Nota de opinião sobre a notícia da Rádio Pax: menina de três anos fica sem vaga na Misericórdia depois de dois anos na creche.
Há, naturalmente, várias questões que este caso levanta e que merecem ser discutidas para além da situação concreta desta família.
Desde logo, importa questionar se não deveriam existir mecanismos de exceção, devidamente avaliados e autorizados pelas entidades competentes, nomeadamente pela Segurança Social, para situações em que uma criança já frequenta uma determinada instituição e a sua continuidade é colocada em causa por falta de vagas no momento da transição da creche para o pré-escolar.

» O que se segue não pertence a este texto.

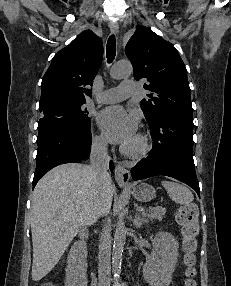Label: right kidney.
<instances>
[{"instance_id":"ca27d5eb","label":"right kidney","mask_w":231,"mask_h":286,"mask_svg":"<svg viewBox=\"0 0 231 286\" xmlns=\"http://www.w3.org/2000/svg\"><path fill=\"white\" fill-rule=\"evenodd\" d=\"M82 242H76L70 249L67 259L66 280L64 286H87V259L83 254Z\"/></svg>"}]
</instances>
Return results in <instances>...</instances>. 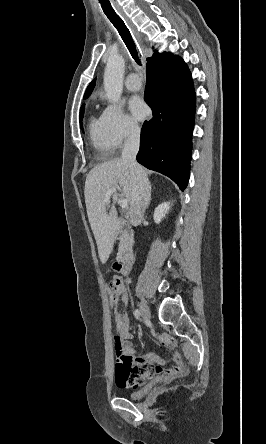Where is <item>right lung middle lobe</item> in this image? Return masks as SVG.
<instances>
[{"mask_svg":"<svg viewBox=\"0 0 266 444\" xmlns=\"http://www.w3.org/2000/svg\"><path fill=\"white\" fill-rule=\"evenodd\" d=\"M84 107H85V104H83V105L81 106V109H80V122H81L82 117H83Z\"/></svg>","mask_w":266,"mask_h":444,"instance_id":"obj_1","label":"right lung middle lobe"}]
</instances>
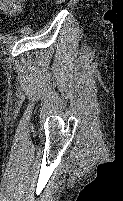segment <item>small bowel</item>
Masks as SVG:
<instances>
[{
  "label": "small bowel",
  "mask_w": 123,
  "mask_h": 201,
  "mask_svg": "<svg viewBox=\"0 0 123 201\" xmlns=\"http://www.w3.org/2000/svg\"><path fill=\"white\" fill-rule=\"evenodd\" d=\"M25 0H0V11L8 16L20 13Z\"/></svg>",
  "instance_id": "small-bowel-1"
}]
</instances>
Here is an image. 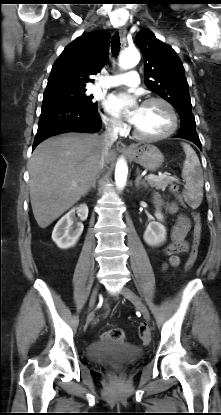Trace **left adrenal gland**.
<instances>
[{
	"instance_id": "obj_1",
	"label": "left adrenal gland",
	"mask_w": 221,
	"mask_h": 415,
	"mask_svg": "<svg viewBox=\"0 0 221 415\" xmlns=\"http://www.w3.org/2000/svg\"><path fill=\"white\" fill-rule=\"evenodd\" d=\"M140 185L141 186H144L145 188H147L146 182L141 179V177H140V171H139V169H137V177L135 179V186L138 188Z\"/></svg>"
}]
</instances>
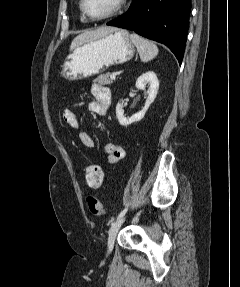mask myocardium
<instances>
[{
    "label": "myocardium",
    "mask_w": 240,
    "mask_h": 287,
    "mask_svg": "<svg viewBox=\"0 0 240 287\" xmlns=\"http://www.w3.org/2000/svg\"><path fill=\"white\" fill-rule=\"evenodd\" d=\"M126 0H116L114 7L111 9L110 12H108L107 14L103 15V16H92L87 8H86V0H80V8L81 11L83 13V15L94 22H100V21H105L108 20L112 17H114L115 15H117L119 13V11L123 8L124 4H125Z\"/></svg>",
    "instance_id": "f54148a6"
}]
</instances>
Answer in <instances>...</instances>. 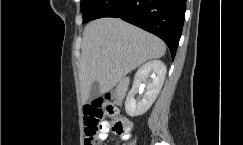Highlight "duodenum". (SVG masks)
<instances>
[{"instance_id":"410a0bca","label":"duodenum","mask_w":243,"mask_h":145,"mask_svg":"<svg viewBox=\"0 0 243 145\" xmlns=\"http://www.w3.org/2000/svg\"><path fill=\"white\" fill-rule=\"evenodd\" d=\"M125 90H126V81L123 80L118 87V95L122 96L124 94Z\"/></svg>"}]
</instances>
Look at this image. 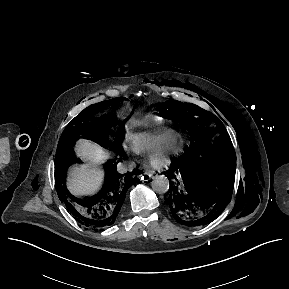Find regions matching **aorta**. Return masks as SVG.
I'll list each match as a JSON object with an SVG mask.
<instances>
[{"label":"aorta","instance_id":"762f6f07","mask_svg":"<svg viewBox=\"0 0 289 289\" xmlns=\"http://www.w3.org/2000/svg\"><path fill=\"white\" fill-rule=\"evenodd\" d=\"M152 189L159 194H164L169 189L168 178L164 175L156 176L151 182Z\"/></svg>","mask_w":289,"mask_h":289}]
</instances>
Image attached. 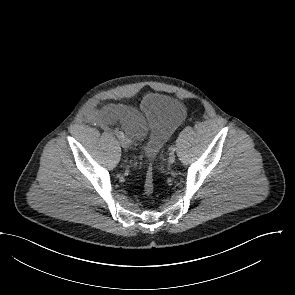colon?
Here are the masks:
<instances>
[{
	"label": "colon",
	"instance_id": "5ec220e1",
	"mask_svg": "<svg viewBox=\"0 0 295 295\" xmlns=\"http://www.w3.org/2000/svg\"><path fill=\"white\" fill-rule=\"evenodd\" d=\"M144 192L151 195L154 192V175L151 167L148 168L144 180Z\"/></svg>",
	"mask_w": 295,
	"mask_h": 295
}]
</instances>
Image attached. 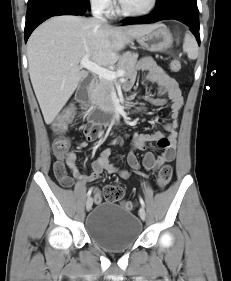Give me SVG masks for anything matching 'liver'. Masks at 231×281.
Listing matches in <instances>:
<instances>
[{
    "instance_id": "1",
    "label": "liver",
    "mask_w": 231,
    "mask_h": 281,
    "mask_svg": "<svg viewBox=\"0 0 231 281\" xmlns=\"http://www.w3.org/2000/svg\"><path fill=\"white\" fill-rule=\"evenodd\" d=\"M159 24L111 27L96 18L52 17L41 24L27 43L31 83L46 124L65 106L86 72L81 59L99 66L113 65L118 52L134 38Z\"/></svg>"
}]
</instances>
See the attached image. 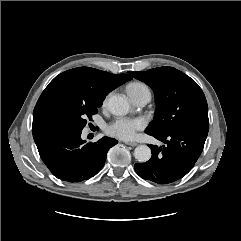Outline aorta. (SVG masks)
<instances>
[{
  "label": "aorta",
  "mask_w": 241,
  "mask_h": 241,
  "mask_svg": "<svg viewBox=\"0 0 241 241\" xmlns=\"http://www.w3.org/2000/svg\"><path fill=\"white\" fill-rule=\"evenodd\" d=\"M108 108L114 115L123 116L129 112L130 104L126 98L114 95L108 100ZM134 156L139 162H147L151 158V149L147 145H139L134 150Z\"/></svg>",
  "instance_id": "762f6f07"
}]
</instances>
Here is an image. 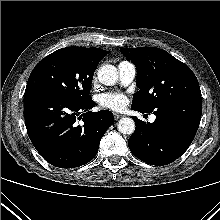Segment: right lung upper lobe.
<instances>
[{"label": "right lung upper lobe", "instance_id": "right-lung-upper-lobe-1", "mask_svg": "<svg viewBox=\"0 0 220 220\" xmlns=\"http://www.w3.org/2000/svg\"><path fill=\"white\" fill-rule=\"evenodd\" d=\"M85 59H88L92 62H99L108 54L107 51H104L99 48H85V47H74Z\"/></svg>", "mask_w": 220, "mask_h": 220}]
</instances>
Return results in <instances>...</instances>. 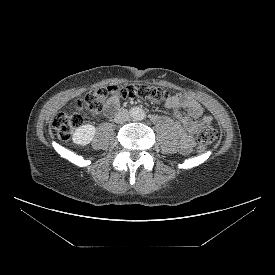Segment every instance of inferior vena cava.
<instances>
[{"label": "inferior vena cava", "instance_id": "obj_1", "mask_svg": "<svg viewBox=\"0 0 275 275\" xmlns=\"http://www.w3.org/2000/svg\"><path fill=\"white\" fill-rule=\"evenodd\" d=\"M129 117V112L127 110H122L115 116L114 120L116 123H123L128 121Z\"/></svg>", "mask_w": 275, "mask_h": 275}]
</instances>
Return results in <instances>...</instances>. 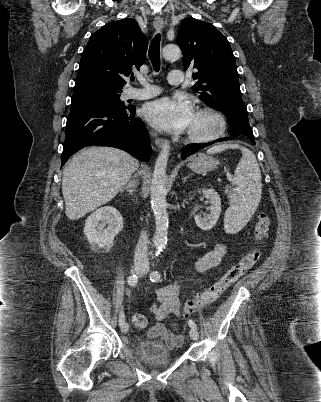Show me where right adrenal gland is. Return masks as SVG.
<instances>
[{
    "instance_id": "obj_1",
    "label": "right adrenal gland",
    "mask_w": 321,
    "mask_h": 402,
    "mask_svg": "<svg viewBox=\"0 0 321 402\" xmlns=\"http://www.w3.org/2000/svg\"><path fill=\"white\" fill-rule=\"evenodd\" d=\"M138 181L136 179H131L129 183L121 189V192L127 190L131 195L136 191Z\"/></svg>"
}]
</instances>
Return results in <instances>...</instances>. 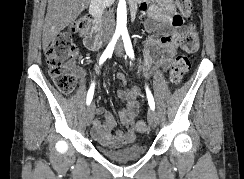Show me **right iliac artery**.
I'll use <instances>...</instances> for the list:
<instances>
[{
	"label": "right iliac artery",
	"instance_id": "82829eb1",
	"mask_svg": "<svg viewBox=\"0 0 244 179\" xmlns=\"http://www.w3.org/2000/svg\"><path fill=\"white\" fill-rule=\"evenodd\" d=\"M120 34H121L120 32H116L114 34L111 42L108 44L107 48L105 49L102 56L100 57L99 65H101L107 58H111L115 44H116ZM94 86H95L94 83H92L90 86V89L87 93V99H86L87 105H89L92 101L93 94H94Z\"/></svg>",
	"mask_w": 244,
	"mask_h": 179
}]
</instances>
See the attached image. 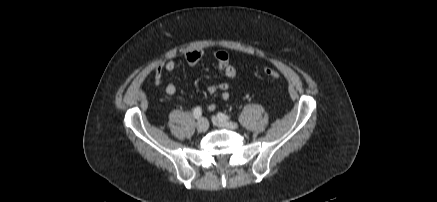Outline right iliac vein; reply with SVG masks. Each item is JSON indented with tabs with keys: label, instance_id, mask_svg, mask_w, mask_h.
Returning <instances> with one entry per match:
<instances>
[{
	"label": "right iliac vein",
	"instance_id": "1",
	"mask_svg": "<svg viewBox=\"0 0 437 202\" xmlns=\"http://www.w3.org/2000/svg\"><path fill=\"white\" fill-rule=\"evenodd\" d=\"M196 128L198 132H206L209 128V123L205 118H201L198 120Z\"/></svg>",
	"mask_w": 437,
	"mask_h": 202
}]
</instances>
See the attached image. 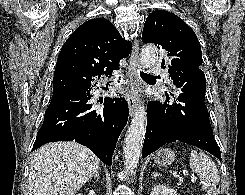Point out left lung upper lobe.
<instances>
[{"label": "left lung upper lobe", "instance_id": "1", "mask_svg": "<svg viewBox=\"0 0 245 195\" xmlns=\"http://www.w3.org/2000/svg\"><path fill=\"white\" fill-rule=\"evenodd\" d=\"M144 43H154L172 56L168 72L178 88L176 93H192L205 98V75L201 47L194 31L178 16L154 11L146 19L142 32Z\"/></svg>", "mask_w": 245, "mask_h": 195}]
</instances>
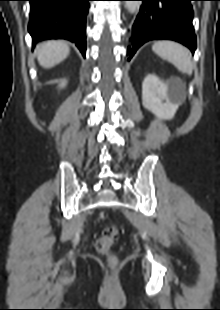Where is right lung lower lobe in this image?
I'll list each match as a JSON object with an SVG mask.
<instances>
[{
	"label": "right lung lower lobe",
	"mask_w": 220,
	"mask_h": 310,
	"mask_svg": "<svg viewBox=\"0 0 220 310\" xmlns=\"http://www.w3.org/2000/svg\"><path fill=\"white\" fill-rule=\"evenodd\" d=\"M32 42L67 39L86 55V16L91 0H29Z\"/></svg>",
	"instance_id": "obj_1"
}]
</instances>
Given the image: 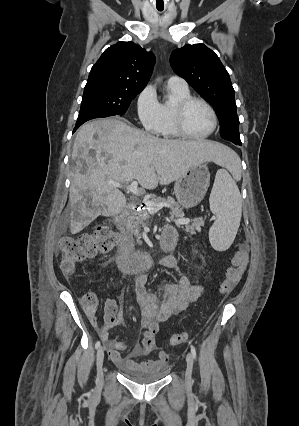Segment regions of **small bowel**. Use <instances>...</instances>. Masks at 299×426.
<instances>
[{"label": "small bowel", "mask_w": 299, "mask_h": 426, "mask_svg": "<svg viewBox=\"0 0 299 426\" xmlns=\"http://www.w3.org/2000/svg\"><path fill=\"white\" fill-rule=\"evenodd\" d=\"M165 229L173 230L177 241L175 229L169 226ZM154 264L180 272L178 260L173 255H164L155 263L151 261L148 266L136 272L134 291L141 311L140 326L143 333L141 346H135L124 358L121 352L127 349L126 343L110 339V330L122 323L121 312L115 299L108 298L105 301L103 326L99 327L95 317L93 315L90 316L92 325L96 328L99 337L108 348L112 362L122 369H152L165 366L168 362V354L163 350H159L157 345L159 325L170 317L184 311L202 292L200 285L193 284L182 273H180V278L175 283L166 282L158 291L148 289L149 277L147 270ZM156 350H159V352L155 360L138 361L140 357Z\"/></svg>", "instance_id": "obj_1"}]
</instances>
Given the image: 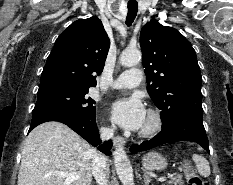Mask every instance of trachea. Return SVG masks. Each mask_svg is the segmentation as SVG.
<instances>
[{
    "label": "trachea",
    "instance_id": "1",
    "mask_svg": "<svg viewBox=\"0 0 233 185\" xmlns=\"http://www.w3.org/2000/svg\"><path fill=\"white\" fill-rule=\"evenodd\" d=\"M138 4L137 3H128V13L126 17V25L131 26L134 19L137 16Z\"/></svg>",
    "mask_w": 233,
    "mask_h": 185
}]
</instances>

É verdade que existe uma alternativa: o pré-escolar público. Mas será que essa alternativa é, em todos os casos, verdadeiramente equivalente?
Uma criança de três anos não tem necessariamente as mesmas necessidades que uma criança de cinco anos. A idade deve ser um fator determinante quando se fala de condições, acompanhamento e organização dos espaços destinados ao pré-escolar.
Uma das questões mais importantes é precisamente o descanso. Uma criança de três ou quatro anos, em muitos casos, ainda necessita de dormir ou, pelo menos, de dispor de condições adequadas para descansar depois do almoço. No entanto, nem todos os estabelecimentos públicos de pré-escolar dispõem de dormitórios ou de espaços especificamente preparados para esse efeito.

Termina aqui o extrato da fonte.